Everything I Know About Linux and EIDE
--------------------------------------

Introduction
------------

It is possible to use Linux on a large EIDE drive with no restrictions
on where anything resides. I only deal with DOS and Linux here, but
the approach I suggest should be compatible with other operating
systems as well.

I presently use version 1.0.9 of the kernel, but everything here
applies to kernels at least through 1.1.34. Sometime in the future,
Linux will probably support EIDE gracefully and transparently, at
which point all of this will be moot. Everything I suggest, however,
should continue to work with these future kernels, although most of it
will become unnecessary.


Background and Terminology
--------------------------

Sectors on an ATA (IDE) drive are 512 bytes long. There are two ways
to address sectors. Logical Block Address (LBA) form, or logical
form, numbers the sectors linearly starting with 0.
Cylinder-Head-Sector (CHS) form, or physical form, addresses each
sector with a (cylinder, head, sector) triplet. To convert addresses
from logical to physical form, it is necessary to know how many heads
per cylinder and how many sectors per head the drive has. If the
total number of cylinders is known as well, the size of the drive can
be determined. The number of cylinders, heads per cylinder ("heads"),
and sectors per head ("sectors") is called the "disk geometry".

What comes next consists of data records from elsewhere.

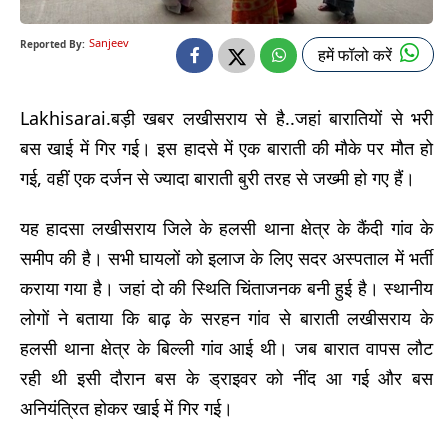
Sanjeev
Reported By:
हमें फॉलो करें
Lakhisarai.बड़ी खबर लखीसराय से है..जहां बारातियों से भरी
बस खाई में गिर गई। इस हादसे में एक बाराती की मौके पर मौत हो
गई, वहीं एक दर्जन से ज्यादा बाराती बुरी तरह से जख्मी हो गए हैं।
यह हादसा लखीसराय जिले के हलसी थाना क्षेत्र के कैंदी गांव के
समीप की है। सभी घायलों को इलाज के लिए सदर अस्पताल में भर्ती
कराया गया है। जहां दो की स्थिति चिंताजनक बनी हुई है। स्थानीय
लोगों ने बताया कि बाढ़ के सरहन गांव से बाराती लखीसराय के
हलसी थाना क्षेत्र के बिल्ली गांव आई थी। जब बारात वापस लौट
रही थी इसी दौरान बस के ड्राइवर को नींद आ गई और बस
अनियंत्रित होकर खाई में गिर गई।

Old controllers and BIOSes require sectors to be addressed in physical
form; all controllers and BIOSes allow sectors to be addressed in
physical form. Linux uses logical addresses everywhere except at the
lowest possible level, when it translates to physical form to talk to
the controller. Linux does not use the BIOS for anything except to
determine the disk geometry.

The partition table records the start and end of each partition in
*both* logical and physical form. Both DOS fdisk and Linux fdisk
expect these values to agree. DOS fdisk obtains the disk geometry by
querying the BIOS; Linux fdisk obtains the geometry by querying the
kernel.

Now for the fun part. MS-DOS and the BIOS interface use a 10-bit
field to hold the cylinder number, so they only allow cylinders 0-1023
to be accessed. This is not sufficient for modern drives, which tend
to have 63 sectors/head, 16 heads/cylinder, and many cylinders. The
"solution" is a complete hack: An EIDE BIOS will *lie* when queried
for the disk geometry by halving (or quartering) the number of
cylinders and doubling (or quadrupling) the number of heads. Then
whenever a physically addressed I/O request arrives, the BIOS will
assume the request is based on the bogus disk geometry, and will
convert it appropriately to talk to the controller. This process is
called "address translation".


The Problem
-----------

When the Linux kernel queries the BIOS (actually, it just reads the
CMOS settings) to determine the disk geometry, it will get the bogus
values which claim more than 16 heads. Linux knows that this is
impossible, so the code in hd.c gives up and skips the drive. (Note
that even though the BIOS is reporting a bogus geometry, requests to
the controller still need to be based on the real geometry. Thus
merely eliminating the test in hd.c won't work.)


The Wrong Solution
------------------

One fix is to use the BIOS "setup" program to turn off address
translation completely. You may have to manually set the
cylinder/head/sector values to the real geometry, or it may be
possible to simply turn off the translation, depending on how your
setup works.

Then you can repartition your drive with DOS and/or Linux fdisk,
install both operating systems, and things will work, provided you
observe certain restrictions.

The problem is that the BIOS still can't be used to access cylinders
above 1023. So all of your DOS partitions will have to be below that
limit, as will anything which needs to be accessed through the BIOS.
For example, LILO uses the BIOS to do its dirty work; so if you want
to use LILO to boot Linux, you will have to make sure the kernel
(read: entire root partition) lies below the 1024 cylinder limit.
Linux itself, however, will happily access the entire drive.


The Right Solution
------------------

Restrictions are annoying, so we will avoid them. This obviously
requires leaving address translation on and dealing with the remaining
problems in a different way.

To fix the kernel's problem, simply feed the real geometry to the
kernel with a boot-time option line. You can do this from the LILO
boot prompt by typing " hd=,,".
You can also have LILO feed the options automatically by using an
"append=" directive in your lilo.conf file.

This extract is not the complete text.